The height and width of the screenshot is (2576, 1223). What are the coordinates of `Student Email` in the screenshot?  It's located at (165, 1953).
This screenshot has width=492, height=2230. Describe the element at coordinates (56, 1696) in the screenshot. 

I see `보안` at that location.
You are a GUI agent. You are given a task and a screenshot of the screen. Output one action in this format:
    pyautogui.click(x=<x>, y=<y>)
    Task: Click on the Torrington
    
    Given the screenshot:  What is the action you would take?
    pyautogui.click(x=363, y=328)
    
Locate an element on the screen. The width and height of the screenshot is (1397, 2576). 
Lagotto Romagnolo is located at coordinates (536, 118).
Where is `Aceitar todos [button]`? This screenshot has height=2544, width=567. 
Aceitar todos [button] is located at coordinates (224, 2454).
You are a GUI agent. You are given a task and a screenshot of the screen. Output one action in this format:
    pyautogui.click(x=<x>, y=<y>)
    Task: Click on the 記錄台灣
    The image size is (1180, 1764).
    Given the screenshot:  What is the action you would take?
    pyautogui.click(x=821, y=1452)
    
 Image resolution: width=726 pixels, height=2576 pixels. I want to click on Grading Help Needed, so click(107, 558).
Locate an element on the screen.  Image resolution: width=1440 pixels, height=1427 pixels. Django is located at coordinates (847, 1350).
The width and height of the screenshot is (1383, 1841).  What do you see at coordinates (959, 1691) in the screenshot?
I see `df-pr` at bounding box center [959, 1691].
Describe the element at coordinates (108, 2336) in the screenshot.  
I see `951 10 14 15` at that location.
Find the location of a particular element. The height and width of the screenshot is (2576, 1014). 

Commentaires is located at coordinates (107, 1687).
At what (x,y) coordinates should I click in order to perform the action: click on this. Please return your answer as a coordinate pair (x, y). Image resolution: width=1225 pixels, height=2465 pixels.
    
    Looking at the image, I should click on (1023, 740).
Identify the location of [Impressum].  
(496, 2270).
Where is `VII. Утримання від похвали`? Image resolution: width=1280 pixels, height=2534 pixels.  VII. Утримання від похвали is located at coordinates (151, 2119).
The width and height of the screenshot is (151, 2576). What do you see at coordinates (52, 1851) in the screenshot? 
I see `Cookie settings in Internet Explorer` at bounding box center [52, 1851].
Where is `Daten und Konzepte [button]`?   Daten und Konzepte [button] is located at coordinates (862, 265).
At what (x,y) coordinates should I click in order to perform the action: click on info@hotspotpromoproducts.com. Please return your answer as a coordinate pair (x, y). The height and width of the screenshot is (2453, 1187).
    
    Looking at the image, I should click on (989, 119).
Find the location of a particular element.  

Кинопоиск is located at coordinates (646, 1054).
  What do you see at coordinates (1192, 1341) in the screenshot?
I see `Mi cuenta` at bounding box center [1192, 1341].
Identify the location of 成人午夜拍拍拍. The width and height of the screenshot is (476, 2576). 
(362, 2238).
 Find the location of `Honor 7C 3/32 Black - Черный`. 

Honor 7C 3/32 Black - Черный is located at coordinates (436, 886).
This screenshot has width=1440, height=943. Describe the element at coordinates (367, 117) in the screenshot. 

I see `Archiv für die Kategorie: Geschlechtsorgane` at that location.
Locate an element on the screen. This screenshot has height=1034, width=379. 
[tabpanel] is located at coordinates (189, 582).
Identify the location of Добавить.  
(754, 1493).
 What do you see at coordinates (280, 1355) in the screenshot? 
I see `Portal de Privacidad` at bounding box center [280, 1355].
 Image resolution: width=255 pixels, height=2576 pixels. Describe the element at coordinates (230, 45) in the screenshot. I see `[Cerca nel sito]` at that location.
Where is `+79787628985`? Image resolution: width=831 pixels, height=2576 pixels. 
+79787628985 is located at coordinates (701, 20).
——————————
WHAT THIS TASK INVOLVES >> All of the records above should be copied exactly.

RESPONSE >>
The height and width of the screenshot is (2576, 1223). What are the coordinates of `Student Email` in the screenshot?  It's located at (165, 1953).
This screenshot has width=492, height=2230. Describe the element at coordinates (56, 1696) in the screenshot. 

I see `보안` at that location.
You are a GUI agent. You are given a task and a screenshot of the screen. Output one action in this format:
    pyautogui.click(x=<x>, y=<y>)
    Task: Click on the Torrington
    
    Given the screenshot:  What is the action you would take?
    pyautogui.click(x=363, y=328)
    
Locate an element on the screen. The width and height of the screenshot is (1397, 2576). 
Lagotto Romagnolo is located at coordinates (536, 118).
Where is `Aceitar todos [button]`? This screenshot has height=2544, width=567. 
Aceitar todos [button] is located at coordinates (224, 2454).
You are a GUI agent. You are given a task and a screenshot of the screen. Output one action in this format:
    pyautogui.click(x=<x>, y=<y>)
    Task: Click on the 記錄台灣
    The image size is (1180, 1764).
    Given the screenshot:  What is the action you would take?
    pyautogui.click(x=821, y=1452)
    
 Image resolution: width=726 pixels, height=2576 pixels. I want to click on Grading Help Needed, so click(107, 558).
Locate an element on the screen.  Image resolution: width=1440 pixels, height=1427 pixels. Django is located at coordinates (847, 1350).
The width and height of the screenshot is (1383, 1841).  What do you see at coordinates (959, 1691) in the screenshot?
I see `df-pr` at bounding box center [959, 1691].
Describe the element at coordinates (108, 2336) in the screenshot.  
I see `951 10 14 15` at that location.
Find the location of a particular element. The height and width of the screenshot is (2576, 1014). 

Commentaires is located at coordinates (107, 1687).
At what (x,y) coordinates should I click in order to perform the action: click on this. Please return your answer as a coordinate pair (x, y). Image resolution: width=1225 pixels, height=2465 pixels.
    
    Looking at the image, I should click on (1023, 740).
Identify the location of [Impressum].  
(496, 2270).
Where is `VII. Утримання від похвали`? Image resolution: width=1280 pixels, height=2534 pixels.  VII. Утримання від похвали is located at coordinates (151, 2119).
The width and height of the screenshot is (151, 2576). What do you see at coordinates (52, 1851) in the screenshot? 
I see `Cookie settings in Internet Explorer` at bounding box center [52, 1851].
Where is `Daten und Konzepte [button]`?   Daten und Konzepte [button] is located at coordinates (862, 265).
At what (x,y) coordinates should I click in order to perform the action: click on info@hotspotpromoproducts.com. Please return your answer as a coordinate pair (x, y). The height and width of the screenshot is (2453, 1187).
    
    Looking at the image, I should click on (989, 119).
Find the location of a particular element.  

Кинопоиск is located at coordinates (646, 1054).
  What do you see at coordinates (1192, 1341) in the screenshot?
I see `Mi cuenta` at bounding box center [1192, 1341].
Identify the location of 成人午夜拍拍拍. The width and height of the screenshot is (476, 2576). 
(362, 2238).
 Find the location of `Honor 7C 3/32 Black - Черный`. 

Honor 7C 3/32 Black - Черный is located at coordinates (436, 886).
This screenshot has width=1440, height=943. Describe the element at coordinates (367, 117) in the screenshot. 

I see `Archiv für die Kategorie: Geschlechtsorgane` at that location.
Locate an element on the screen. This screenshot has height=1034, width=379. 
[tabpanel] is located at coordinates (189, 582).
Identify the location of Добавить.  
(754, 1493).
 What do you see at coordinates (280, 1355) in the screenshot? 
I see `Portal de Privacidad` at bounding box center [280, 1355].
 Image resolution: width=255 pixels, height=2576 pixels. Describe the element at coordinates (230, 45) in the screenshot. I see `[Cerca nel sito]` at that location.
Where is `+79787628985`? Image resolution: width=831 pixels, height=2576 pixels. 
+79787628985 is located at coordinates (701, 20).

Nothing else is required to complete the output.